Key Investors and Funders
- European Commission: Primary regulatory body driving CSRD adoption and funding EFRAG's standard-setting activities.
- Euronext: European exchange operator supporting listed company compliance through guidance, tools, and investor engagement frameworks.
- Norges Bank Investment Management: World's largest sovereign wealth fund, actively engaging portfolio companies on CSRD-quality disclosures.
Action Checklist
- Determine your reporting timeline. Identify which CSRD phase applies to your organization based on size, listing status, and EU revenue thresholds.
- Conduct a double materiality assessment. Map impact and financial materiality across all ESRS topics using structured stakeholder engagement and quantitative scoring.
- Perform a gap analysis against ESRS data points. The full ESRS framework contains over 1,100 data points. Identify which apply based on your materiality conclusions and where current data systems fall short.
- Select a reporting platform. Evaluate software solutions for ESRS data point coverage, value chain data collection, audit trail capabilities, and integration with existing ERP and financial systems.
- Engage an assurance provider. Secure a limited assurance engagement early. Discuss the roadmap to reasonable assurance by 2028 and ensure your data controls meet verification requirements.
- Build value chain data collection processes. Develop supplier questionnaires, data exchange protocols, and fallback estimation methodologies for areas where primary data is unavailable.
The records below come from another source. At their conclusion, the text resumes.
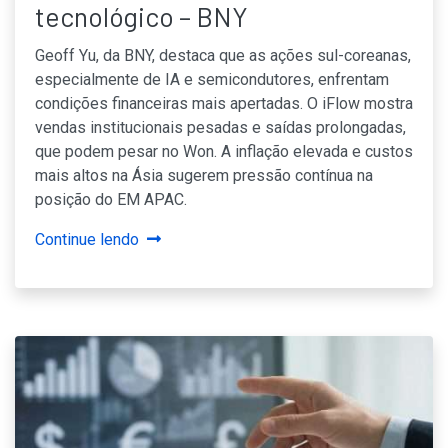
tecnológico – BNY
Geoff Yu, da BNY, destaca que as ações sul-coreanas,
especialmente de IA e semicondutores, enfrentam
condições financeiras mais apertadas. O iFlow mostra
vendas institucionais pesadas e saídas prolongadas,
que podem pesar no Won. A inflação elevada e custos
mais altos na Ásia sugerem pressão contínua na
posição do EM APAC.
Continue lendo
- Train cross-functional teams. CSRD compliance requires input from finance, operations, procurement, HR, and legal. Invest in training programs to build internal capacity beyond the sustainability team.
FAQ
Who needs to comply with CSRD? CSRD applies to all large EU companies (meeting two of three criteria: >250 employees, >EUR 50 million turnover, >EUR 25 million total assets), all EU-listed SMEs, and non-EU companies with >EUR 150 million in EU net turnover. The phased rollout runs from 2024 through 2028.
How is double materiality different from single materiality? Single materiality (used by ISSB and the SEC) focuses exclusively on how sustainability topics affect a company's financial performance. Double materiality adds the reverse perspective: how the company's activities affect people and the environment. Under CSRD, a topic is reportable if it meets either threshold.
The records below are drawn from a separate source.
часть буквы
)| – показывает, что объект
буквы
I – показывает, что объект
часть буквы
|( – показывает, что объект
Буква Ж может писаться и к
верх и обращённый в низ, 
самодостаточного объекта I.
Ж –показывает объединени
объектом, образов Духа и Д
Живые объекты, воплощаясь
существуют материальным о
What does CSRD assurance involve? Initially, CSRD requires limited assurance, meaning an auditor performs inquiry and analytical procedures to determine whether anything indicates the sustainability report is materially misstated. By 2028, this escalates to reasonable assurance, equivalent to the rigor of a financial audit, with testing of underlying data and internal controls.
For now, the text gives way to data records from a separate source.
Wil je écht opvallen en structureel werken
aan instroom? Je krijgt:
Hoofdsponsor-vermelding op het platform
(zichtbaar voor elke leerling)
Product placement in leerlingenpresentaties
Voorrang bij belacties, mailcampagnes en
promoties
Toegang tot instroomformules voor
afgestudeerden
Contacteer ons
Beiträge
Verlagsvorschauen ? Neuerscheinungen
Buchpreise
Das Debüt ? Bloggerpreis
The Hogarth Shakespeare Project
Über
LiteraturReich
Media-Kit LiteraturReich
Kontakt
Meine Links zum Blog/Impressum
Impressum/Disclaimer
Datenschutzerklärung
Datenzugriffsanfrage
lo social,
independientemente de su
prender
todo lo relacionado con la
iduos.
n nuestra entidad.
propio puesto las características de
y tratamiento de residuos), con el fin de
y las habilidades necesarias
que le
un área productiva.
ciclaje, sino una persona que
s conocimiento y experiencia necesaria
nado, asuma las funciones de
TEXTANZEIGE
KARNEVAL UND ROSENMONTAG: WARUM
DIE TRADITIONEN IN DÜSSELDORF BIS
How much does CSRD compliance cost? Costs vary significantly by company size and reporting maturity. Estimates for large companies range from EUR 200,000 to EUR 1.5 million for first-year implementation, including software, advisory, data collection, and assurance fees. Ongoing annual costs typically decrease 30 to 50% after the initial cycle.
Can non-EU companies be affected? Yes. Non-EU parent companies with subsidiaries or branches generating over EUR 150 million in EU net turnover must publish a consolidated sustainability report under CSRD starting in 2028. This affects an estimated 10,000 non-EU groups, including major U.S., UK, Swiss, and Asian multinationals.
Sources
- European Commission. "Corporate Sustainability Reporting Directive (CSRD) Final Text." Official Journal of the European Union, 2022.
- EFRAG. "European Sustainability Reporting Standards: Set 1 Final Drafts." European Financial Reporting Advisory Group, 2023.
- EFRAG. "Implementation Guidance: Double Materiality Assessment." EFRAG, 2024.
- PwC. "CSRD Readiness Survey: State of Preparedness Across European Markets." PwC, 2025.
- Deloitte. "CSRD Implementation Guide: From Gap Analysis to Assurance." Deloitte, 2024.
- International Auditing and Assurance Standards Board. "Proposed International Standard on Sustainability Assurance (ISSA 5000)." IAASB, 2024.
- European Commission. "CSRD FAQ: Scope, Timeline, and Third-Country Provisions." EC, 2025.